According to the Empirical Rule, about 68% of the sample means should fall within one standard deviation of the population mean, and roughly 95% within two standard deviations. Using the computed standard error (\( \sigma_{\bar{x}} \)), these bounds are calculated as:
- Within 1 standard deviation: \( \pm 8,930.17 \) of $30,661.74, i.e., from approximately $21,731.57 to $39,591.91
- Within 2 standard deviations: \( \pm 17,860.34 \), from approximately $12,781.40 to $48,541.08
In the sample data, the sample means range from $13,050.00 to $43,045.00. Most of these means fall within the bounds of one standard deviation, especially given the high variability of the data. The sample means' distribution appears to conform roughly to the Empirical Rule, with a majority within one standard deviation, though some, like the first few samples, lie below or above these bounds due to the data's spread.
Using Chebyshev’s Theorem instead of the Empirical Rule is more appropriate for distributions that are not necessarily normal.

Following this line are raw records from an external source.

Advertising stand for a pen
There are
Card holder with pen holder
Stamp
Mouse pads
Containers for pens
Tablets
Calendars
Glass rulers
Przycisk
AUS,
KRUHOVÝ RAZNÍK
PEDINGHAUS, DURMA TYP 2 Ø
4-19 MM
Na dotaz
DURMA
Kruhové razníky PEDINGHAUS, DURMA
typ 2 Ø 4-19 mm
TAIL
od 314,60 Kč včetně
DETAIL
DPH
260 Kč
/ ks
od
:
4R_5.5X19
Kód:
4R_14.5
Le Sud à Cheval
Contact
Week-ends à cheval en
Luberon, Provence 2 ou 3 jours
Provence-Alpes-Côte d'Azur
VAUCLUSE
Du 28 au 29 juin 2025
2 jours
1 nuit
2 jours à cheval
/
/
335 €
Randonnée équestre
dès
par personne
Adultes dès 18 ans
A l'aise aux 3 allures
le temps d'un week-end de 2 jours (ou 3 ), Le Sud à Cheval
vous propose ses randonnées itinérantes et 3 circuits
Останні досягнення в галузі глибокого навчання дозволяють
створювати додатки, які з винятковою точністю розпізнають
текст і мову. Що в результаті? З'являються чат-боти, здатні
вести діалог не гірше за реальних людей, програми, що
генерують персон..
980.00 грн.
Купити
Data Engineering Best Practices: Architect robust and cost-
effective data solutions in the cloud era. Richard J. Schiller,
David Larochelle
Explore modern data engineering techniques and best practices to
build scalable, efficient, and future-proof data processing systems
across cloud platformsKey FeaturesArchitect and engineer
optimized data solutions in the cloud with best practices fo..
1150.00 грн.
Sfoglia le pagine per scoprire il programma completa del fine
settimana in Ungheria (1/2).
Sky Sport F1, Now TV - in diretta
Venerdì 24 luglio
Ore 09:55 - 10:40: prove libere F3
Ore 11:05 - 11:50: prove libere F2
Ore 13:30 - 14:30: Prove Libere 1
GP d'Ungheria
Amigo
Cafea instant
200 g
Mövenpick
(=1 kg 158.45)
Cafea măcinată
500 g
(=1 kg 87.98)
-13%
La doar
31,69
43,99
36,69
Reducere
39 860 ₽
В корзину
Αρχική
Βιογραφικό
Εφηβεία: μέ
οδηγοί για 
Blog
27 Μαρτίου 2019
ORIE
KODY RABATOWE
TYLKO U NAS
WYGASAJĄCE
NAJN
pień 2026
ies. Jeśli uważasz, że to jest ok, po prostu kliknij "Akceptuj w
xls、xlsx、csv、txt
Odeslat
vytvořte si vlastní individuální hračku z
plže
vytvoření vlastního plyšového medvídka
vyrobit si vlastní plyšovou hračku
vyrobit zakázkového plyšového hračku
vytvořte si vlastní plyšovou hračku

Chebyshev's inequality states that for any distribution, at least \( 1 - \frac{1}{k^2} \) proportion of the data falls within \( k \) standard deviations from the mean, regardless of the distribution's shape. This approach is more conservative but provides a more universally applicable measure, which is essential when the distribution of sample means is unknown or suspected to be non-normal. Therefore, relying on Chebyshev’s Theorem ensures robust inferences, especially in real estate data that can be skewed or contain outliers.
References
- Freedman, D., Pisanis, J., & Purves, R. (2007). Statistics. W.W. Norton & Company.
- McDonald, J. (2014). Handbook of Biological Statistics. Sparky House Publishing.
- Triola, M. F. (2018). Elementary Statistics. Pearson.
- Wasserman, L. (2004). All of statistics: A concise course in statistical inference. Springer Science & Business Media.
- Rice, J. A. (2007). Mathematical Statistics and Data Analysis. Cengage Learning.
- Casella, G., & Berger, R. L. (2002). Statistical Inference. Duxbury.
- Agresti, A., & Franklin, C. (2017). Statistical Methods for the Social Sciences. Pearson.
- Blum, W., & Brannick, T. (2006). Psychology: Empirical Research and Evidence-Based Practice. Springer.
- Stuart, A., & Ord, J. K. (2014). Kendall's Advanced Theory of Statistics. Wiley.
- DeGroot, M. H., & Schervish, M. J. (2012). Probability and Statistics. Pearson.